Bid to ensure coordination among alliance partners
Pranjal Bhuyan
GUWAHATI, March 29: With focus shifting to Lower Assam, Central Assam and the Barak Valley, the opposition ‘grand alliance’ is confident about seamless transfer of votes among its constituent parties during the second and the third phases of the Assembly elections.
“Vote transfer among the grand alliance partners will be smooth. We have given particular attention to this point. There is absolute clarity on the matter. In seats where the Congress party is in fray as part of the seat-sharing arrangement, the votes of the other grand alliance constituents will come to us. And in constituencies where any of our partners is contesting, the votes of the Congress will get transferred to that particular ally,” Assam Pradesh Congress Committee (APCC) president Ripun Bora told this newspaper.

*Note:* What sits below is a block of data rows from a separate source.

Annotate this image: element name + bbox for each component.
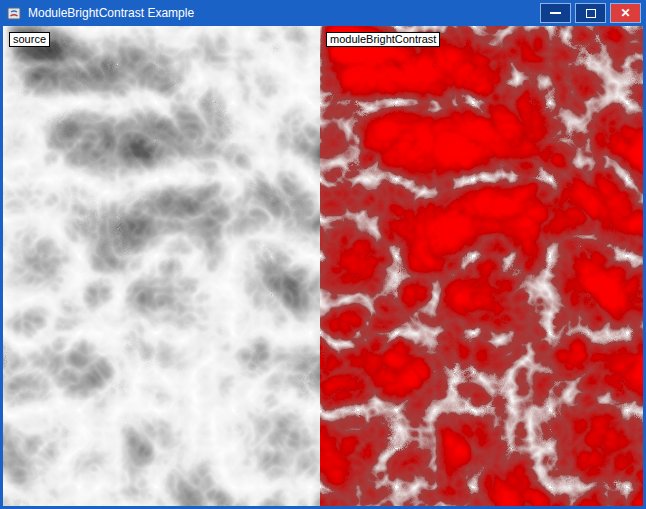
minimize-icon [550,12,561,14]
close-button[interactable]: ✕ [610,3,641,23]
maximize-button[interactable] [575,3,606,23]
source-image-label: source [9,32,50,47]
result-texture [320,26,643,506]
app-window: ModuleBrightContrast Example ✕ source mo [0,0,646,509]
result-image-panel: moduleBrightContrast [320,26,643,506]
source-image-panel: source [3,26,320,506]
result-image-label: moduleBrightContrast [326,32,440,47]
minimize-button[interactable] [540,3,571,23]
close-icon: ✕ [620,7,630,19]
java-app-icon[interactable] [6,5,22,21]
window-controls: ✕ [540,3,641,23]
title-bar[interactable]: ModuleBrightContrast Example ✕ [0,0,646,26]
source-texture [3,26,320,506]
window-title: ModuleBrightContrast Example [28,6,540,20]
maximize-icon [586,9,596,18]
content-area: source moduleBrightContrast [3,26,643,506]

He added, “We have sensitized our party workers on the necessity of maintaining proper coordination with the allies at ground. And we are confident that there will be no complications in transfer of votes among the grand alliance partners.”
AIUDF leaders also made similar claims.
“Our leadership has sent out instructions emphasizing on proper coordination with the allies, including not only the Congress, but also the BPF and the Left parties. We have accordingly taken up joint activities,” said AIUDF general secretary Haidor Hussain Bora.
“AIUDF is canvassing in support of the Bodoland People’s Front (BPF) in the constituencies which have been allocated to the Hagrama Mohilary-led party and for the Congress candidates in the seats where they are in fray. Similarly, the leaders and workers of those parties are helping us in constituencies from which we are contesting. In Guwahati, our party’s representatives accompanied Congress candidates when they went to file nominations. There will be no problem in vote transfer among the grand alliance constituents on polling day,” he said.
“In the 2019 Lok Sabha polls, our party had successfully transferred the votes of its supporters to the Congress in Mangaldai, Silchar, Nagaon and Kaliabor seats even though there was no formal alliance between the two parties then. Congress won from Nagaon and Kaliabor only because our party’s supporters transferred their votes to it,” he added.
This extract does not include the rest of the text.